1. A documented 33% dementia chance post-stroke from an Australian study?   May 2012.
2. Then this study came out and seems to have a range from 17-66%. December 2013.
3. A 20% chance in this research.   July 2013.

Study sheds light on the origin of most common and prevalent form of Alzheimer's disease 


After a decade of work, a team led by Hôpital Maisonneuve-Rosemont researcher and Université de Montréal associate professor Dr. Gilbert Bernier has shed promising light on the origin of the most common and prevalent form of Alzheimer's disease, hoping to someday help mitigate or even reverse the progress of the disease. The team's results are published in the prestigious scientific journal Cell Reports.
One person in two over the age of 90 will suffer from Alzheimer's disease (AD) to some degree. As the population ages, AD and its related conditions are becoming a veritable epidemic, with seemingly no cure in sight. Genetic in a small proportion of people (those with early-onset AD), the disease's origin is unknown in 95 per cent of cases; age is the principal risk factor. Many researchers are trying to better understand the genetic and pathophysiological risk factors of AD, but few studies have focused on the origin of Alzheimer's disease and its relationship with aging of the brain.
Working from the premise that the causes of the most prevalent form of AD are not genetic but instead epigenetic (i.e. there is a change in gene function), Dr. Bernier and his team carried out an extensive scientific investigation to better understand the role of a specific gene, BMI1, in the onset and development of the disease.
Following the BMI1 gene, step by step
In a study published in 2009, researchers found that, in mice, the mutation of the BMI1 gene triggered an accelerated and pathological aging of the brain and eyes. Based on this finding, Dr. Bernier's team deduced that if the BMI1 gene stopped functioning in a human, it would also cause accelerated aging of the brain and the development of conditions related to AD.

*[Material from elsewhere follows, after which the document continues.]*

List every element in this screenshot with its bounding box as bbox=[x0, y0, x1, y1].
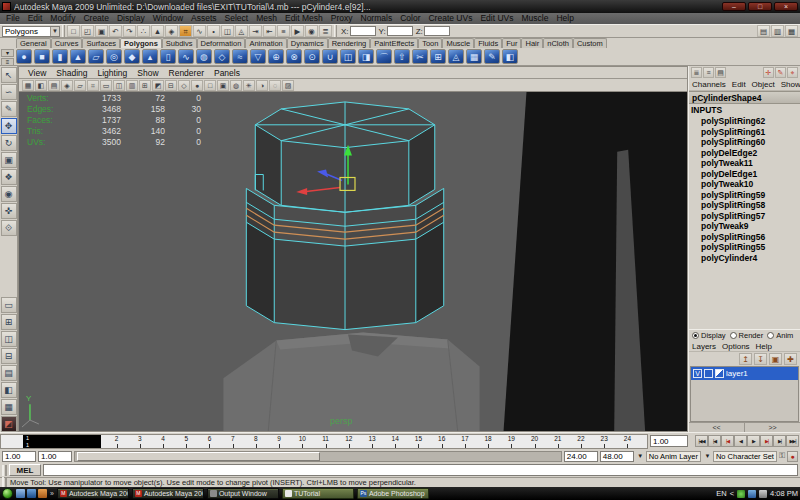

By comparing the brains of deceased AD patients (taken from samples in the Douglas Bell Canada Brain Bank) with those of deceased non-AD patients of the same age, the team observed a marked decrease of the BMI1 gene only in patients who died of AD. To verify that this decrease was not simply a consequence of the disease, the researchers repeated the process with patients who died of early onset AD, a genetic and much rarer form of the disease that strikes before the age of 50 and sometimes even before 40. The researchers discovered that there was no change in BMI1 gene expression in these cases.
In a third step, the team examined the brains of individuals who died from other aging-related dementias, and once again observed no change in BMI1 gene expression. Finally, using a complex method, the researchers were able to recreate, in the laboratory, neurons found in Alzheimer's disease patients and healthy individuals. Once again, BMI1 gene expression only decreased in neurons of Alzheimer's-disease patients.
The team concluded that the loss of BMI1 gene expression in the brains and neurons of patients with the common form of AD was not a consequence of the disease and could therefore be the cause.
Reproducing Alzheimer's disease in the lab
The researchers then wanted to test their hypothesis that the loss of BMI1 plays a direct role in the development of AD. To do so, they created healthy human neurons in the lab. Once the neurons reached maturity, they deactivated the BMI1 gene using a genetic method.
The results were truly spectacular. All the neuropathological markers of AD were reproduced in the lab. The researchers concluded that the loss of BMI1 function in human neurons was enough to trigger AD.
Encouraged by their unexpected findings, the researchers also ran molecular studies to understand how the loss of BMI1 triggers AD. These studies revealed that the loss of BMI1 causes an increase in production of beta-amyloid and tau proteins and a decrease in the neurons' natural capacity to eliminate toxic proteins.
Hope for the future
Encouraged by their results, the researchers have good reason to believe that the restoration of BMI1 gene expression in the neurons of Alzheimer's disease patients in the early stages could mitigate or even reverse the progress of the disease.
In 2016, researchers established a company (StemAxonTM) that aims to develop a drug to treat Alzheimer's disease.